Clippings: A New Feminism

I'm just going to claim this week for Respect Life. Here are a few timely clips from around the web from yesterday's 40th Anniversary of the passing Roe v. Wade.

Elise Italiano makes the case for a New Feminism in Public Discourse, addressing several myths about Abortion. Her response to the question of rape is the most compelling I've heard:
Anyone who has ever talked to or counseled a woman who has been sexually abused knows that there is nothing more horrific, violent, or inhumane than an assault like rape. Many abortion-rights advocates argue, from a sincere sense of compassion, that a woman who already has suffered such a grave act of violence should not have to carry or give birth to a child who will remind her of this violence.

Though this argument seems compelling, there are stronger arguments against it from a feminist perspective. First, what society would ever say that a daughter should die for her father’s wrongdoings? At any other stage of a girl’s life, most feminists would reject such evil. Why is her status in utero any different?
(Part of an excellent symposium about the 40th Anniversary, put together by Ryan Anderson.)

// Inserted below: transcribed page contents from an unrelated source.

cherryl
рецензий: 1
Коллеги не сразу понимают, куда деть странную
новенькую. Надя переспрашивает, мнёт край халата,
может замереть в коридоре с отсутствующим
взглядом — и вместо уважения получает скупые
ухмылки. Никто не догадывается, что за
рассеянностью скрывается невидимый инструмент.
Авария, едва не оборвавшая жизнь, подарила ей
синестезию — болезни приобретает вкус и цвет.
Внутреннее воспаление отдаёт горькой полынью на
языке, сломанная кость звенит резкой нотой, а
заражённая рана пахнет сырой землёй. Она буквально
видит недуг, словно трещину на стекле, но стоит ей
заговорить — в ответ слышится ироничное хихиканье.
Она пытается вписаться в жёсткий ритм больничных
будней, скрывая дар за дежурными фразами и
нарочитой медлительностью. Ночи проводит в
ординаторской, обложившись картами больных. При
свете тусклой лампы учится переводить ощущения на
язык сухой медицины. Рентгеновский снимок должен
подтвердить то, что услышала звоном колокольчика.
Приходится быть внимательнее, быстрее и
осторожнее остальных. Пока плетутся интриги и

My friend J sent around this incredible story about a couple in Britain who decided not to have an abortion after seeing the smile of her son during a 3D scan. "Mr. Newton also wrote about this and a few other life issues, late last week. Don't miss Lucian's remembrance page, which has beautiful photos.

Creepy and strange. (CWR)

A balanced appeal not to show graphic images of Abortions at the March this Friday from Simcha Fisher. I especially love her conclusion:
So when should you use graphic images? When a teenager shrugs and says, "My health teacher says it's not a person until 25 weeks." When someone who works at a clinic says she's doing a gentle, compassionate work of mercy. When your boyfriend wants you to get rid of "it" before it becomes a real baby. When a college girl likens unborn babies to tumors or parasites. Then you can respond to the actual situation, to the actual person. Then you can take out the picture and say, "Is this what you're talking about?"

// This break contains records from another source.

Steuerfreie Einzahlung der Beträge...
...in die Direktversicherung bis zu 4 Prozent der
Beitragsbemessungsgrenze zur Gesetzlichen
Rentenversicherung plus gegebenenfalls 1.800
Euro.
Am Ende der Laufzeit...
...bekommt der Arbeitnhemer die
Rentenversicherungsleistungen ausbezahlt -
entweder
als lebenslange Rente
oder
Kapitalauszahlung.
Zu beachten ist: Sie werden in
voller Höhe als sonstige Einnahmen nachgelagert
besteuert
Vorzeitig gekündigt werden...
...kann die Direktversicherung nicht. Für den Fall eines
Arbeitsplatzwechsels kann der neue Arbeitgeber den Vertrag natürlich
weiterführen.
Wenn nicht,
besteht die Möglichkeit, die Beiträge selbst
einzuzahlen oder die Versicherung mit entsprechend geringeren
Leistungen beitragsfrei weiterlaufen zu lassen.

I believe that everyone should see an image of an aborted baby once in their lifetime. And I believe that, like any traumatic image, it will stay with you. Once or twice in a lifetime is enough.
An annual must-read: Richard John Neuhaus' reflection "We Shall Not Weary. We Shall Not Rest," reprinted on the anniversary, every year by First Things.

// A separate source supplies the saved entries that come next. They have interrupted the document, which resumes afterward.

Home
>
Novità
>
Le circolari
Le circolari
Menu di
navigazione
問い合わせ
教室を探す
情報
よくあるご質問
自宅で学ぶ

Finally, if you have no one to march with this Friday, I do recommend meeting up with the Dominicans. Here's their schedule and information about meeting-up with them for the March. They are, as you well know, the best.

1 comment:

  1. Thanks for the Dominican recommendation. My husband and I are hoping we get to go next year, and it would be nice to have someone to march with.

    I have a completely unrelated question: how do you keep track of books you want to read? Last year I started keeping a list in my planner, but that got messy with time so I'm hoping to find a better option. Thanks!